彼と恋のレベル上げ(10/6おまけ追加)

午後はゆっくりというか、ずっと主任が離してくれてなくて、後ろから抱きかかえられて髪をいじられたりしてる。

後ろから抱かれてるのもいいけど、主任の顔見たいんですけど。
だってまたしばらく会えなくなっちゃうのに。
しっかりと目に焼き付けておきたい。


「ジュン、さん?」

「んー?」

「あの、…こういうのもいいんですけど、えと、あの……ちゃんと顔が見たいっていうか…」


うまく言えなくて途中で言葉に詰る。

そしたら主任は急に私を立たせると「はい、座って?」って、今度は足の間じゃなくて横抱きにして主任の膝の上に座らせようとするから


「そうじゃなくてですね。
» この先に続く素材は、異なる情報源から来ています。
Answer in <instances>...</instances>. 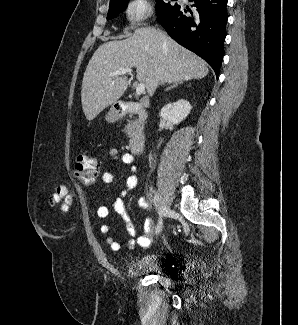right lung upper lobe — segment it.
Instances as JSON below:
<instances>
[{"label": "right lung upper lobe", "mask_w": 298, "mask_h": 325, "mask_svg": "<svg viewBox=\"0 0 298 325\" xmlns=\"http://www.w3.org/2000/svg\"><path fill=\"white\" fill-rule=\"evenodd\" d=\"M113 1H115V0H110V2H113Z\"/></svg>", "instance_id": "obj_1"}]
</instances>
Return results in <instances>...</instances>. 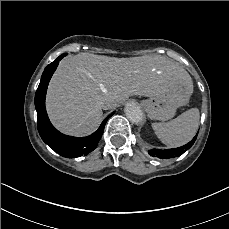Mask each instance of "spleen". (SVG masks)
Instances as JSON below:
<instances>
[{"label": "spleen", "instance_id": "spleen-1", "mask_svg": "<svg viewBox=\"0 0 229 229\" xmlns=\"http://www.w3.org/2000/svg\"><path fill=\"white\" fill-rule=\"evenodd\" d=\"M200 113L192 108L166 123H153L157 137L168 147H179L192 140L199 126Z\"/></svg>", "mask_w": 229, "mask_h": 229}]
</instances>
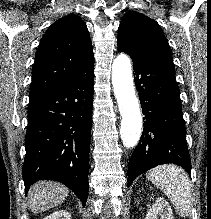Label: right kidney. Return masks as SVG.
Listing matches in <instances>:
<instances>
[{
	"instance_id": "ca27d5eb",
	"label": "right kidney",
	"mask_w": 211,
	"mask_h": 219,
	"mask_svg": "<svg viewBox=\"0 0 211 219\" xmlns=\"http://www.w3.org/2000/svg\"><path fill=\"white\" fill-rule=\"evenodd\" d=\"M44 219H71V214L67 212L66 210H59V211H56L50 214Z\"/></svg>"
}]
</instances>
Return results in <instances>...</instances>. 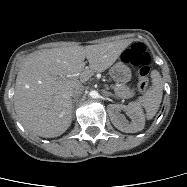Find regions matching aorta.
I'll return each instance as SVG.
<instances>
[{
  "mask_svg": "<svg viewBox=\"0 0 187 187\" xmlns=\"http://www.w3.org/2000/svg\"><path fill=\"white\" fill-rule=\"evenodd\" d=\"M89 96L92 98H98L99 97V93L95 90H92L89 92Z\"/></svg>",
  "mask_w": 187,
  "mask_h": 187,
  "instance_id": "762f6f07",
  "label": "aorta"
}]
</instances>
……うわぁ」


ーーーポスン


しっかり膝の上に座らされて、ゴキゲンな様子の主任の顔が近くに。

近いです、近すぎです。
だからそうじゃなくって、ちょっと離れたところで見つめてたいって言うか。
一緒の事務所にいた頃みたいに、主任のこと見たいなって思ったんだけど。


「そういえば、前もこんなことありましたね?」


ニコニコ顔で言う主任に、嫌な予感がして。


「…まさか、あれってこうなるって分かってて腕引っ張ったんですか?」


だってあの時すごい熱でしたよ?
それに、


「熱があると人間って本能には逆らえないみたいですね」


あぁ、主任って本気で悪魔だ。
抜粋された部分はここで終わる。